Good cooks are getting harder to come by. Not the head kitchen honchos, depicted in Food Network reality shows, who fine-tune menus and orchestrate the dinner rush, but the men and women who are fresh out of culinary school and eager.
The shortage of able kitchen hands is affecting chefs in Chicago, where restaurateurs said they are receiving far fewer applications than in past years. “It’s gotten to the point where if good cooks come along, we’ll hire them even if we don’t have a position. Because we will have a position,” Paul Kahan, a local chef, told the Chicago Tribune last week.
It’s also an issue in New York, where skilled cooks are an increasingly rare commodity. “If I had a position open in the kitchen, I might have 12 résumés, call in three or four to [try out] in the kitchen, and make a decision,” Alfred Portale, the chef and owner of Michelin-starred Manhattan restaurant Gotham Bar and Grill, told Fortune recently. “Now it’s the other way around; there’s one cook and 12 restaurants.”
Gee, why is it so tough to find good cooks?
Maybe it’s this:
One of the clearest obstacles to hiring a good cook, let alone someone willing to work the kitchen these days, is that living in this country’s biggest cities is increasingly unaffordable.
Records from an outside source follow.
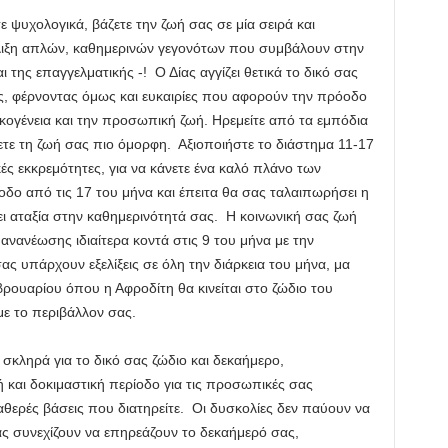
ε ψυχολογικά, βάζετε την ζωή σας σε μία σειρά και
έλιξη απλών, καθημερινών γεγονότων που συμβάλουν στην
ι της επαγγελματικής -! Ο Δίας αγγίζει θετικά το δικό σας
, φέρνοντας όμως και ευκαιρίες που αφορούν την πρόοδο
ικογένεια και την προσωπική ζωή. Ηρεμείτε από τα εμπόδια
τε τη ζωή σας πιο όμορφη. Αξιοποιήστε το διάστημα 11-17
ές εκκρεμότητες, για να κάνετε ένα καλό πλάνο των
ίοδο από τις 17 του μήνα και έπειτα θα σας ταλαιπωρήσει η
ι αταξία στην καθημερινότητά σας. Η κοινωνική σας ζωή
ανανέωσης ιδιαίτερα κοντά στις 9 του μήνα με την
ς υπάρχουν εξελίξεις σε όλη την διάρκεια του μήνα, μα
ουαρίου όπου η Αφροδίτη θα κινείται στο ζώδιο του
με το περιβάλλον σας.
 σκληρά για το δικό σας ζώδιο και δεκαήμερο,
κή και δοκιμαστική περίοδο για τις προσωπικές σας
σταθερές βάσεις που διατηρείτε. Οι δυσκολίες δεν παύουν να
 συνεχίζουν να επηρεάζουν το δεκαήμερό σας,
In New York, for instance, where a cook can expect to make between $10 and $12 per hour, and the median rent runs upward of $1,200 a month, living in the city is a near impossibility. As a result, people end up living far from the restaurants where they work. Add to that how late dinner shifts can end, causing people to arrive home well into the night.
Top it all off with the fact that culinary school graduates are often working through significant amounts of debt, and the burden can be insurmountable.
It’s markets, baby.
You cannot find cooks to underpay and abuse because ……… Oh, I don’t know ……… Maybe there are fewer illegal workers out there to depress wages:
And then there’s another subtle but significant change happening across America that doesn’t bode well for the restaurant industry. After years of steady inflows of Mexican immigrants, who have proved both eager and talented cooks, the trend is reversing itself. The number of unauthorized immigrants living in the United States has leveled off over the past decade (it peaked eight years ago in 2007). By 2012, net migration to Mexico was already zero, or even negative, meaning that more Mexicans were moving out than moving in.
So you want your employees to go heavily into debt at cooking schools, you want to work them mercilessly, and you don’t want to pay them well, and now the guys that you can use the threat of La Migra to keep them in line have gone home.
The pay sucks, and they are treated like crap, so people are not flocking to the profession,
You find the same thing in other fields where this has happened, like, for example, airline pilots.
We have been eating our seed corn in terms of skilled professionals for over a generation, if we are finding it hard to find new guys, the solution is not more gastarbeiters (H1B, L1A, etc.), it is to strengthen worker rights, strengthen union rights, and raise the minimum wage.